Thursday 10 December 2009

100days of Art: Day Eight - Mistakes and Expectations


Marc Quinn - Stuart Penn (2000)

Art Historians make mistakes. It goes with the territory, paintings like The Massacre of the Innocents get attributed to the wrong artist, new evidence comes to light and completely turns received wisdom about a sculpture on its head; it all part and parcel of dealing with a subject that attempts to knit together a coherent story out of a mass of uncertainties, contradictions and, on occasions, downright lies. (The dates that Kasmir Malevich inscribed on his Black Square paintings being an example of the latter – though to be fair he was as mad as a bag of badgers in a spin dryer.)

Since the discipline took lessons from the likes of Foucault and Barthes and developed doubt into a valid ideological position, negotiating the potholes and chicanes of art history is slightly easier – in the first year of study, the student art historian learns the magic word ‘problematic’, a useful means of tying up the flailing loose ends of a tricky paper. You can even use it as a verb, “This is of course problematicised by…” It’s a cop out really, but a necessary one, without it you’d never finish an essay.

Sometimes the repercussions of these mistakes only affect the rarefied circle of art history itself, tiny ripples in a small pond, a few papers may have to be re-written, some textbooks and monographs may fall out of favour and conferences will be arranged. Other times these ripples can have wider implications changing the direction that art and culture take and influencing the nature of public taste.

For centuries, art historians and theorists held up Classical Sculptures as exemplars or quality and ideal beauty; painters copied figures from them, sculptors worked hard to reproduce their style in their own work and the young men of wealthy families were sent off on Grand Tours to view them to distract them from deflowering the chambermaids for a few months. If the philosophers and politicians of Athens and Rome favoured such sculpture, so should younger societies aiming for a return to the artistic glories of those once great civilisations. Almost subliminally the notion that the very best sculpture was carved from white marble sank into the Western cultural consciousness. And even by the time that Modernists, like Barbara Hepworth were making abstract sculpture, white marble was still seen as a prestige material.

Yet recent scientific investigations of sculptures such as the Parthenon Marbles have revealed traces of pigment and there’s now a consensus that they were extremely brightly painted and adorned with all manner of jewellery and accessories. So it seems that a few hundred years in the development of ideas of what is beautiful, sophisticated and above all tasteful were in a large part based on a whopping great art historical mistake.

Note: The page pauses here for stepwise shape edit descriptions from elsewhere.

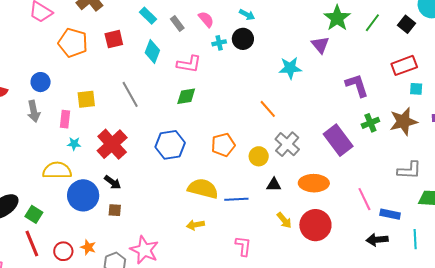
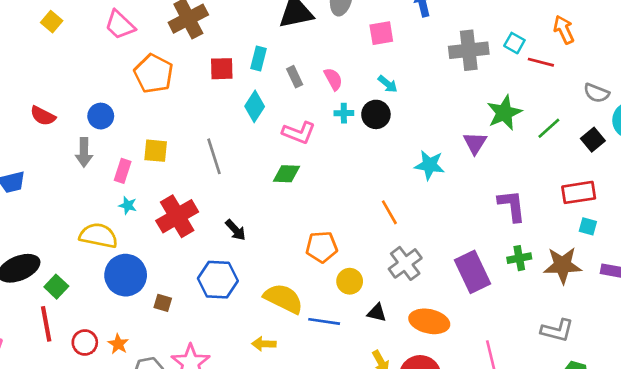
cyan rectangle: (148, 16) -> (258, 59), turned 48
red square: (114, 39) -> (222, 69), moved
blue hexagon: (170, 145) -> (218, 280), moved
yellow circle: (259, 156) -> (350, 281), moved
black arrow: (113, 182) -> (236, 230), moved

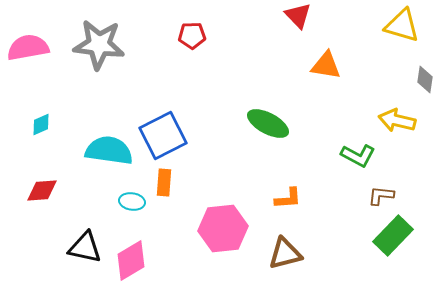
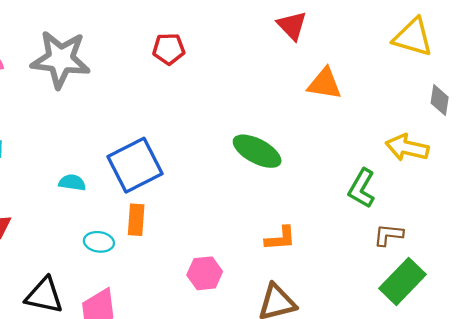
cyan semicircle: (109, 150) -> (72, 183), size x0.5
green L-shape: (358, 156) -> (362, 188), turned 92
pink hexagon: (223, 228) -> (205, 273), size x0.6

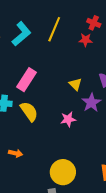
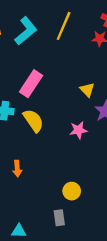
orange arrow: (16, 153) -> (17, 169), turned 72
yellow circle: (63, 172) -> (72, 191), size x0.6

We still feel the influence of this mistake today. Take a look at Antonio Canova’s Cupid and Psyche and imagine how different about it you might feel if it was more like Jeff Koons’s Michael Jackson and Bubbles. Even though I know that there’s a great big misunderstanding lurking at the heart of Canova’s aesthetic decisions, I can’t help thinking it would look hideous if it was a gaudy as the Koons. The association of white marble with grace and beauty remains so deeply ingrained that even a few colourful revelations can’t shift it.

Marc Quinn made great use of this association in a series of sculptures he made in 2000. Take a look at Stuart Penn above, it seems at first glance like any other classically influenced sculpture, and when the series were exhibited in the sculpture rooms at the Victoria and Albert museum, they seemed right at home amongst the 16th to 18th century figures, if anything a casual viewer might have been led to believe they were in fact older than Canovas and Bolognas by virtue of the missing limbs.

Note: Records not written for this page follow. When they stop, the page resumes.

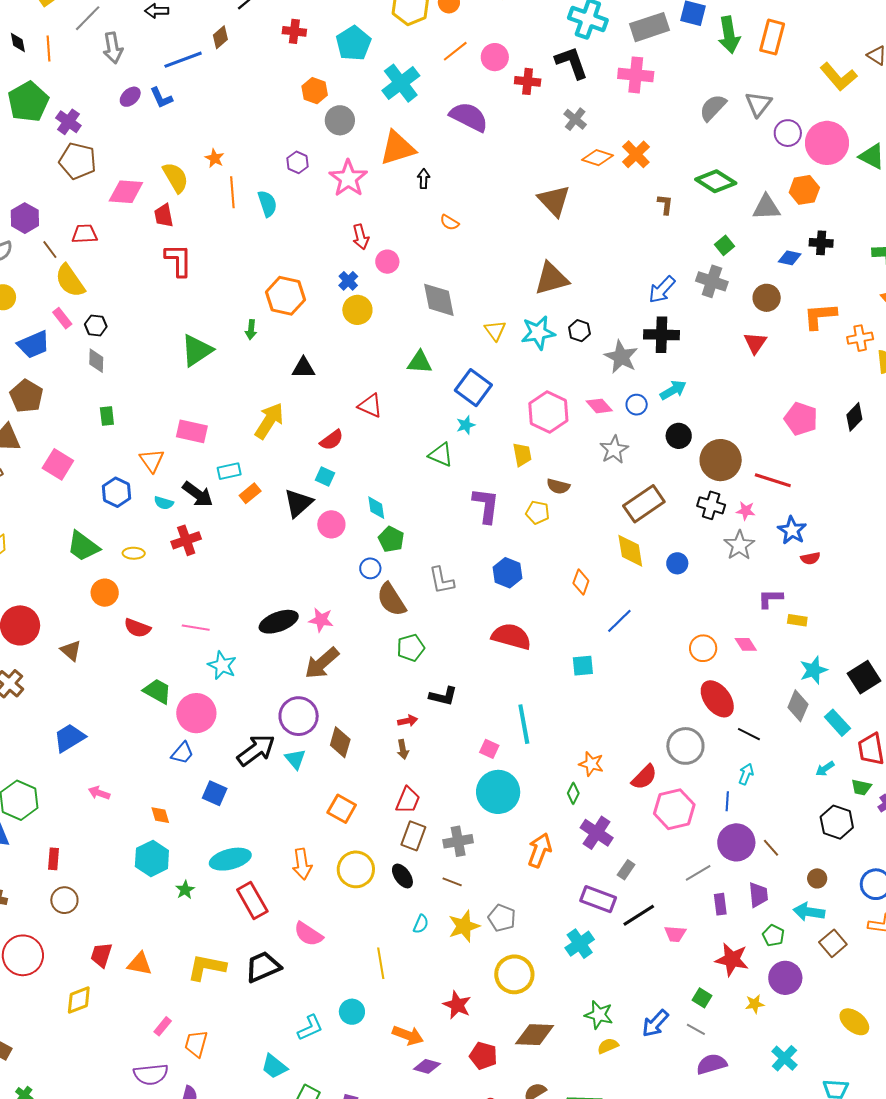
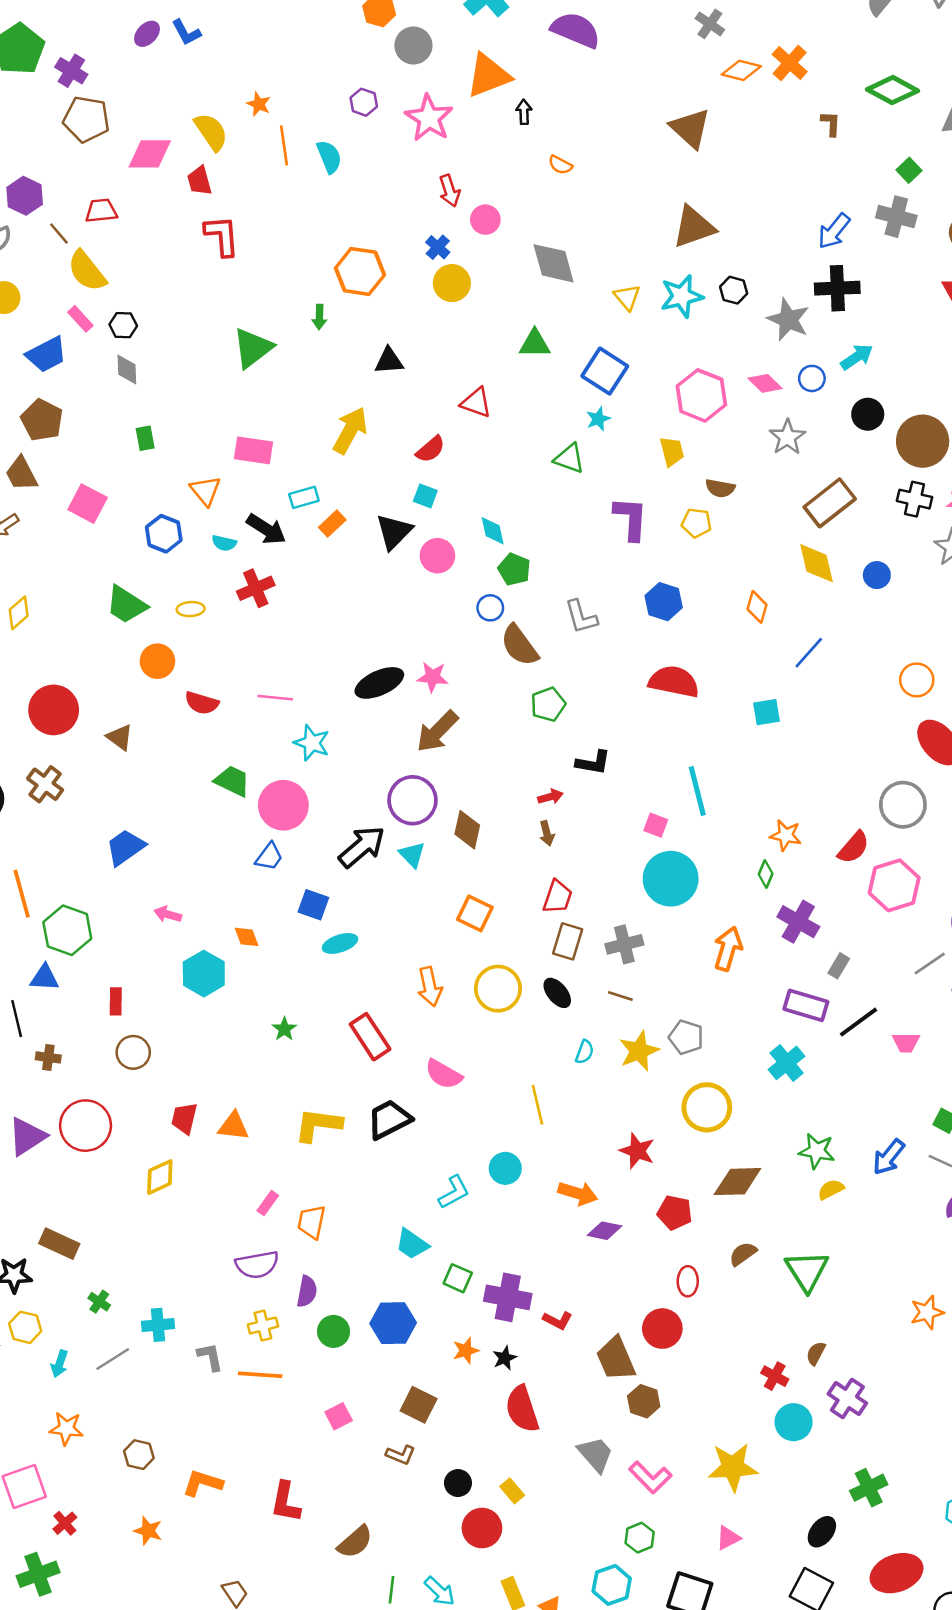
cyan hexagon: (152, 858) -> (204, 974), moved
cyan ellipse: (230, 859) -> (340, 943), moved, size x0.7

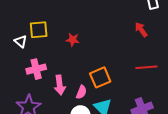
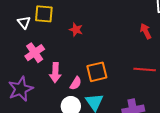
pink cross: (36, 69) -> (35, 53), turned -30

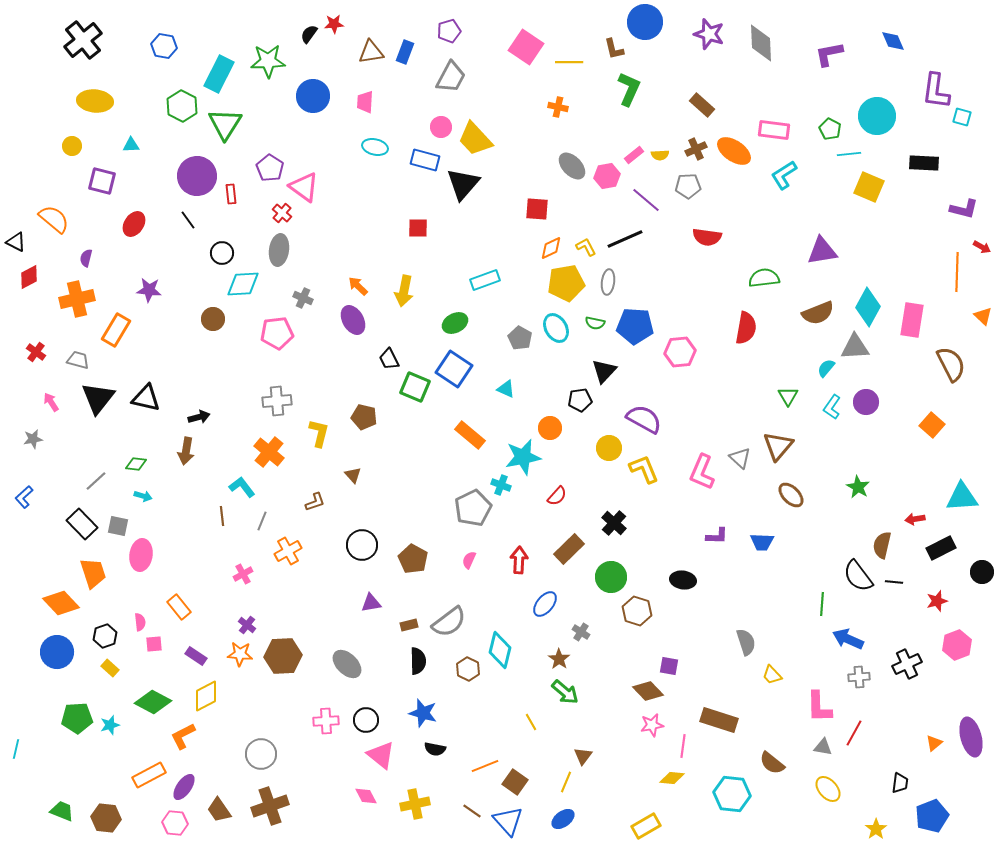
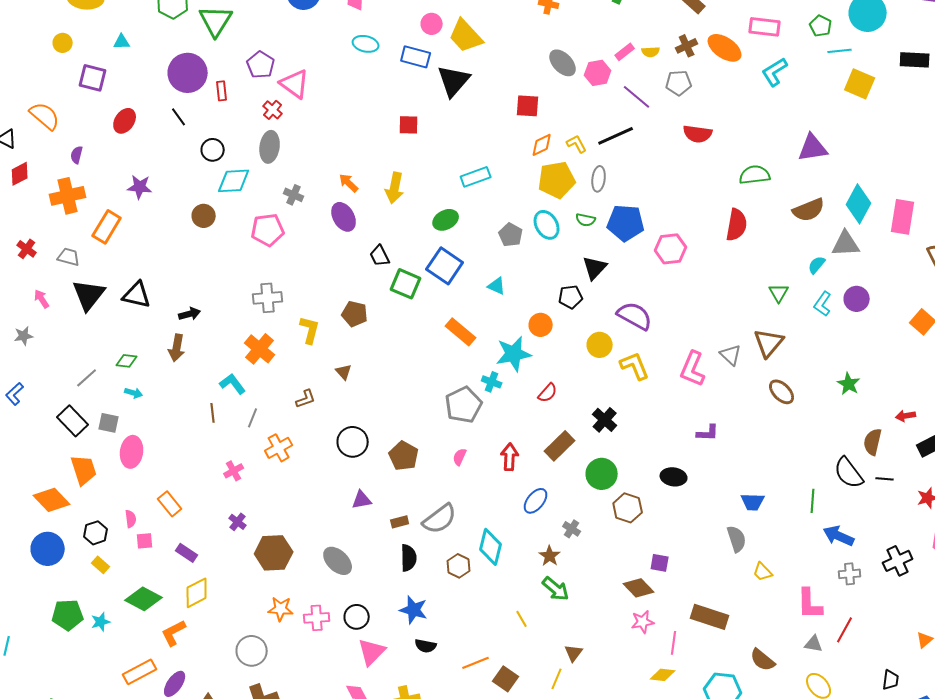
blue trapezoid: (762, 542) -> (753, 502), moved
orange star: (240, 654) -> (281, 609), moved
pink triangle: (381, 755) -> (372, 652), turned 36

It’s the missing limbs here that are key. Quinn’s models for the series were sitters who had either been born missing limbs or had lost them due to accident or disease. So used are we to seeing classical sculpture fragmented and damaged that an absent arm or leg is part of our expectations of work like this. We edit out the vacant limbs of the Venus De Milo to look at her beauty, and that’s exactly how we react to Stuart Penn. Among the stone pantheon of gods, athletes and heroes we look past his physiological differences and see his beauty.

Quinn’s marbles are overwhelmingly positive and uplifting. It’s a stunningly clever trick to mobilise the centuries-old prejudices of history and taste to both defeat and draw attention to those of the present and to subtly use our expectations of art to challenge our perceptions of real people.